Cristian Morton

Personal information
- Born: October 30, 1989 (age 36) Atlanta, Georgia, U.S

Sport
- Country: Nigeria
- Sport: Athletics
- Event: 400m Hurdles

Medal record
Men's athletics
Representing Nigeria
African Championships
| Gold medal – first place | 2012 Porto-Novo | 400 m hurdles |
| Gold medal – first place | 2012 Porto-Novo | 4×400 m |
| Silver medal – second place | 2014 Marrakesh | 400 m hurdles |
| Silver medal – second place | 2014 Marrakesh | 4×400 m |

= Cristian Morton =

American-Nigerian track and field hurdler

Cristian Amaechi Cuevas Morton (born October 30, 1989) is an American-born track and field 400-meter hurdler who competes for Nigeria. He was the 2012 400 m hurdles gold medallist at the NCAA Championships and the African Championships. He has a personal record of 48.79 seconds for the event.
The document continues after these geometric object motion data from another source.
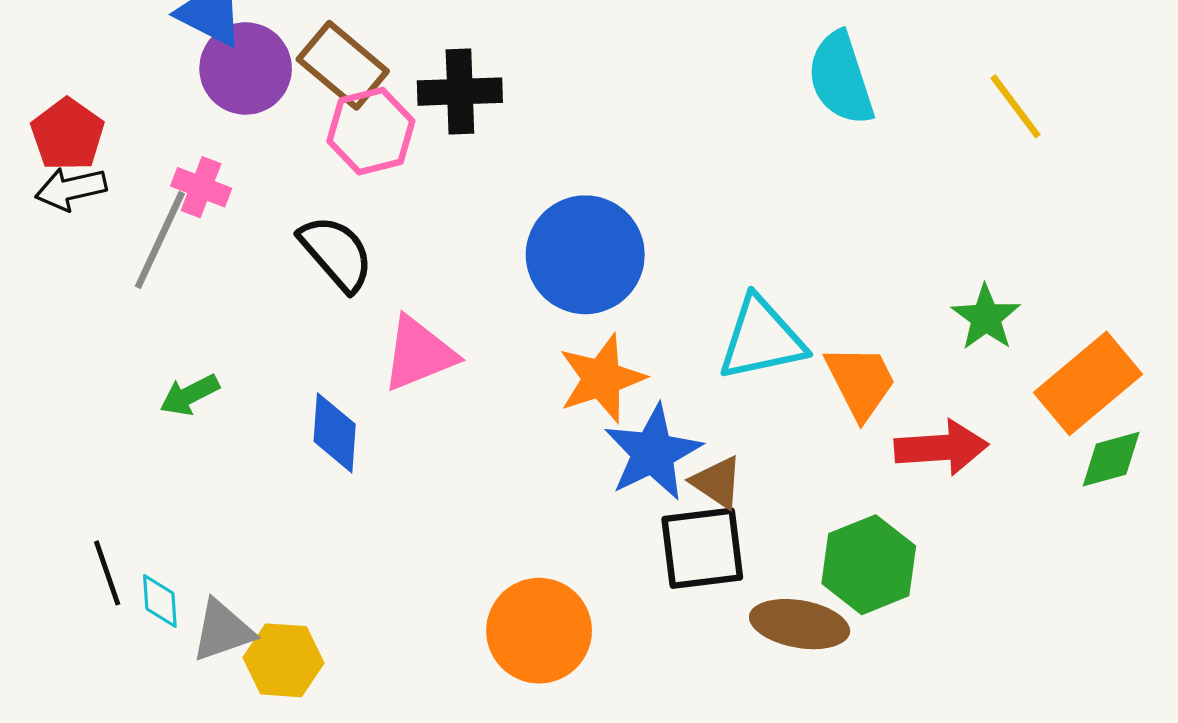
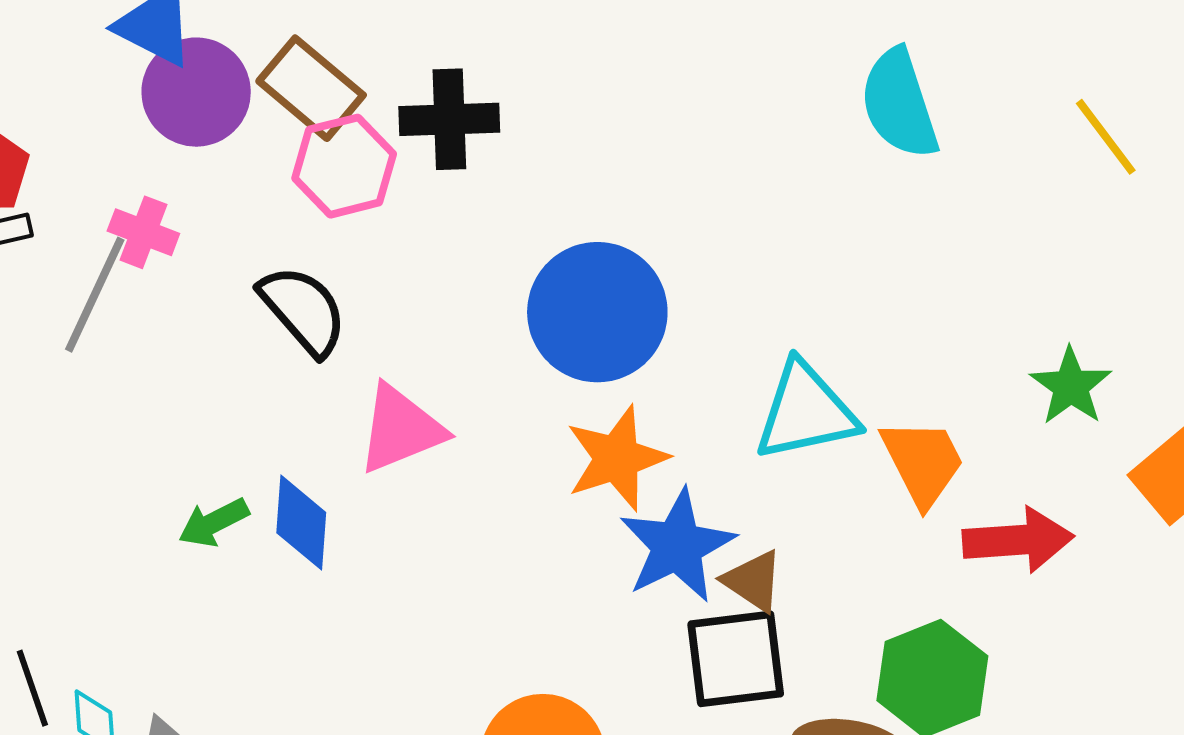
green arrow: (190, 395) -> (214, 523), moved

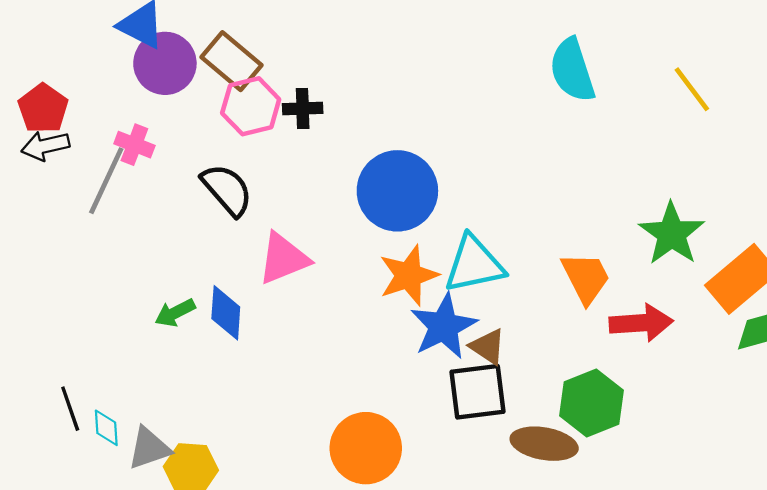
black cross: (449, 119) -> (303, 108), moved, size x0.7
green star: (1071, 386) -> (672, 234), size x1.4
cyan triangle: (806, 412) -> (474, 264), moved

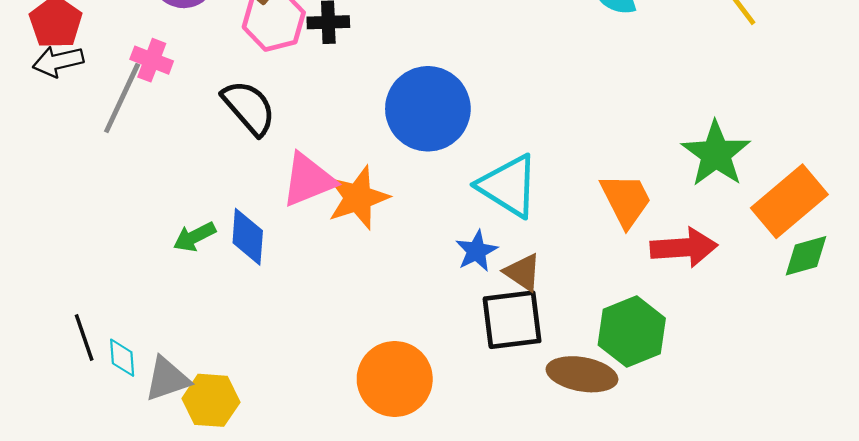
cyan triangle: (474, 264) -> (508, 186), turned 44
orange star: (409, 276) -> (358, 198), moved
blue star: (444, 326) -> (476, 251), size x0.6

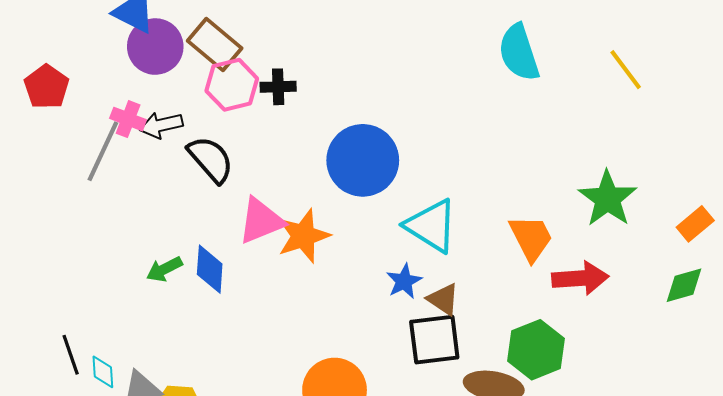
black arrow: (58, 61) -> (161, 125), moved
orange rectangle: (789, 201) -> (695, 224), moved, size x0.6

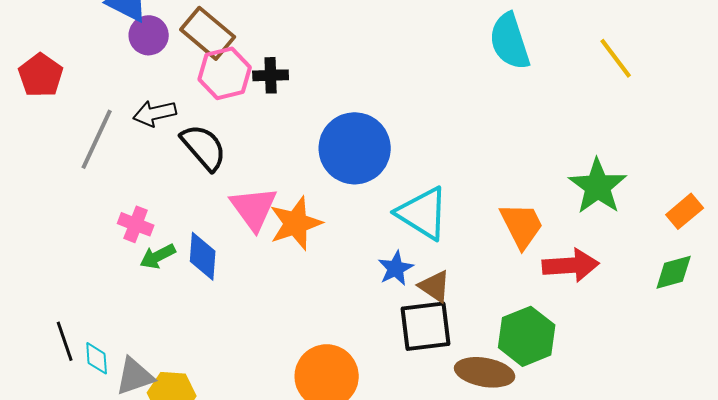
purple circle: (155, 47) -> (149, 35), size x0.7
pink cross: (128, 119) -> (136, 224), moved
pink triangle: (261, 221) -> (254, 208), turned -44

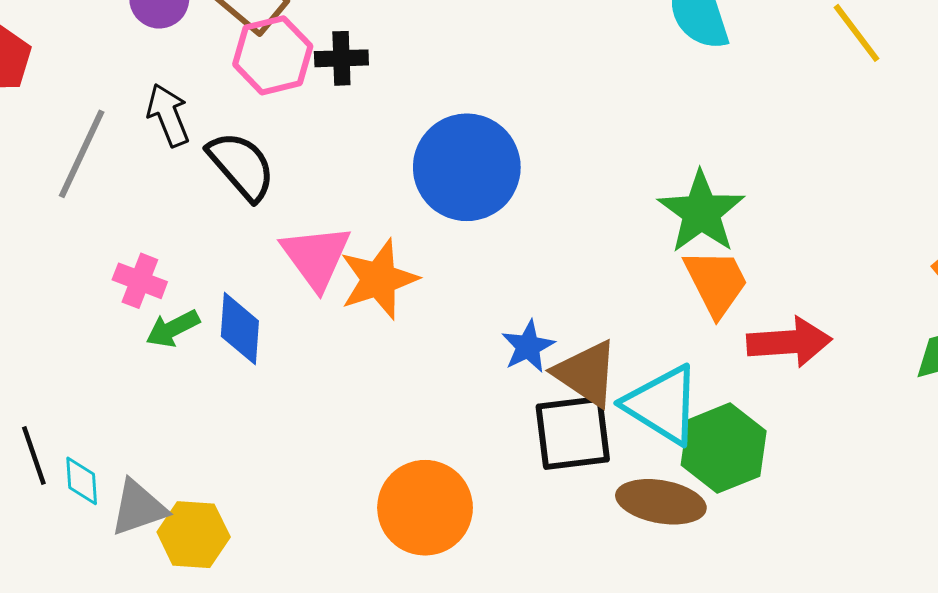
black arrow: (155, 113) -> (168, 115), turned 81
green star: (598, 186) -> (701, 212), moved
cyan triangle: (423, 213) -> (662, 405), moved
brown triangle: (435, 286) -> (586, 373), size x1.4

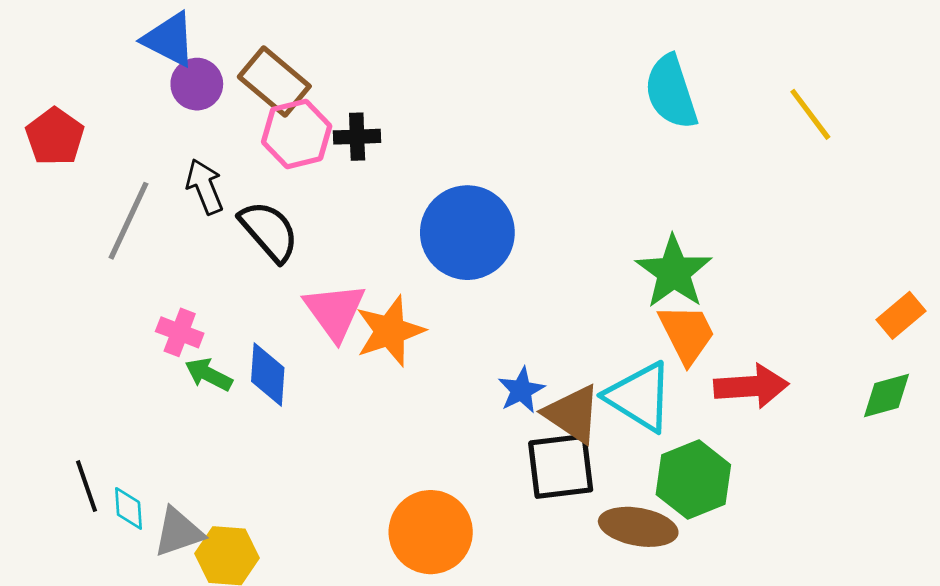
green arrow: (173, 329) -> (209, 374), turned 54
cyan triangle: (662, 405) -> (640, 397), moved

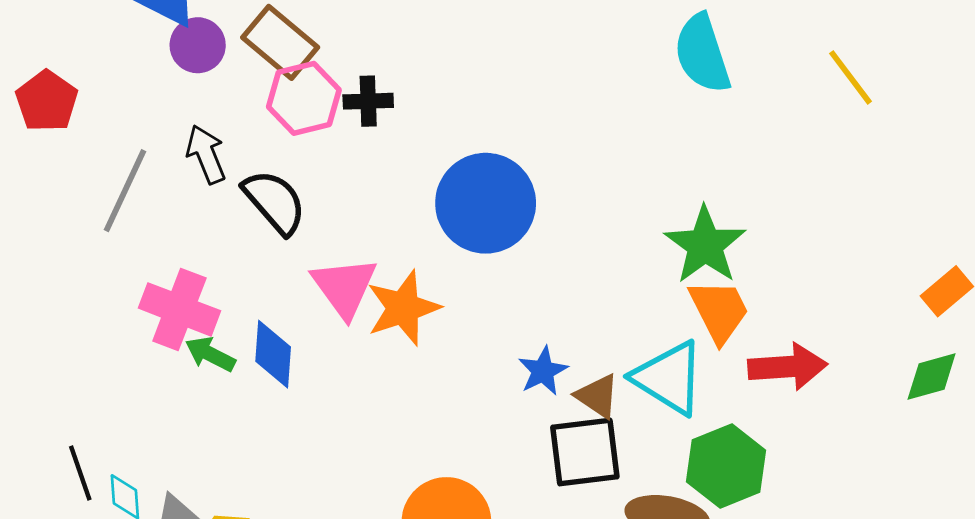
pink cross: (180, 332) -> (179, 309), size x1.6
brown triangle: (573, 414) -> (597, 396), size x0.7

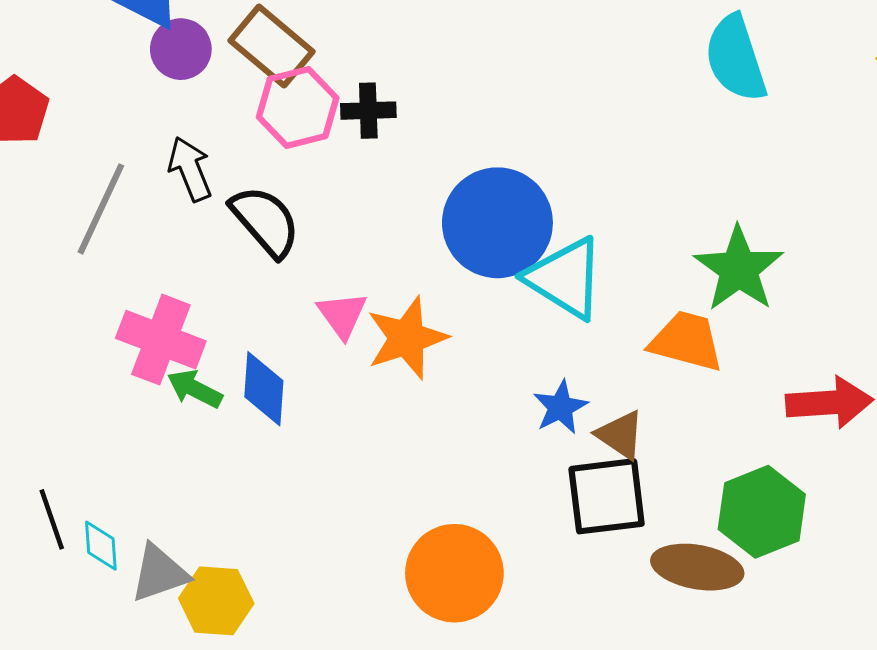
pink triangle: (344, 287) -> (342, 315), size x0.7
orange trapezoid: (719, 311) -> (686, 341), moved, turned -48
cyan triangle: (669, 378) -> (565, 278), moved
Morton was born in Atlanta, Georgia to a Nigerian mother, Nkem Sabena Obiekwe. He holds dual American/Nigerian citizenship. He attended Riverwood High School and while there he broke the school records in the 400 m hurdles and the 400-meter dash, as well as finishing second at the 2008 USATF Junior Olympics. He gained an athletic scholarship at Stanford University and began competing for the Stanford Cardinal in 2009.

Responding to the advice of Patience Itanyi (a Nigerian Olympian), Morton opted to compete internationally for his mother's native Nigeria. In his first year at Stanford, he ran a personal best of 50.11 seconds for the 400 m hurdles, breaking the school's 28-year-old record. He came third at the Pac-10 Conference final and was a semi-finalist at the NCAA Championships. In July, he travelled to Nigeria and came second in the 400 m dash at the national trials (running a best of 46.10 seconds). He was chosen for the 4×400-meter relay team and helped Nigeria reach the 2009 World Championships final, where they finished eighth. Returning to collegiate competition in 2010, he set a personal record of 48.94 seconds in the hurdles to finish second at the Pac-10 Championships, then earned his first All-American honours with a third-place finish at the NCAA Outdoors.

He set an indoor best of 46.23 seconds over 400 m in January 2011 and was fifth in that event at the NCAA Indoor Championships. He ran a time of 49.43 for third at the Pac-10 Championships and improved one position at the NCAA Outdoors, taking second place in a season's best of 49.08 seconds. The 2012 collegiate season saw Morton develop his skills further. He ran a near-personal record (48.95) to win the Pac-10 title and also came second in the 110-meter hurdles. He went undefeated in the 400 m hurdles for Stanford that year and won the NCAA title with a best of 48.79 seconds. Morton discussed his internationally eligibility with both the Athletics Federation of Nigeria and USA Track and Field. He requested to run for the United States and American officials asked for his release from Nigerian duty, but ultimately he continued to represent Nigeria. At the 2012 African Championships in Athletics he won the continental gold medals in both the 400 m hurdles and in the relay. Given that he had achieved the Olympic qualifying standard, he was selected to participate for Nigeria at the 2012 Summer Olympics.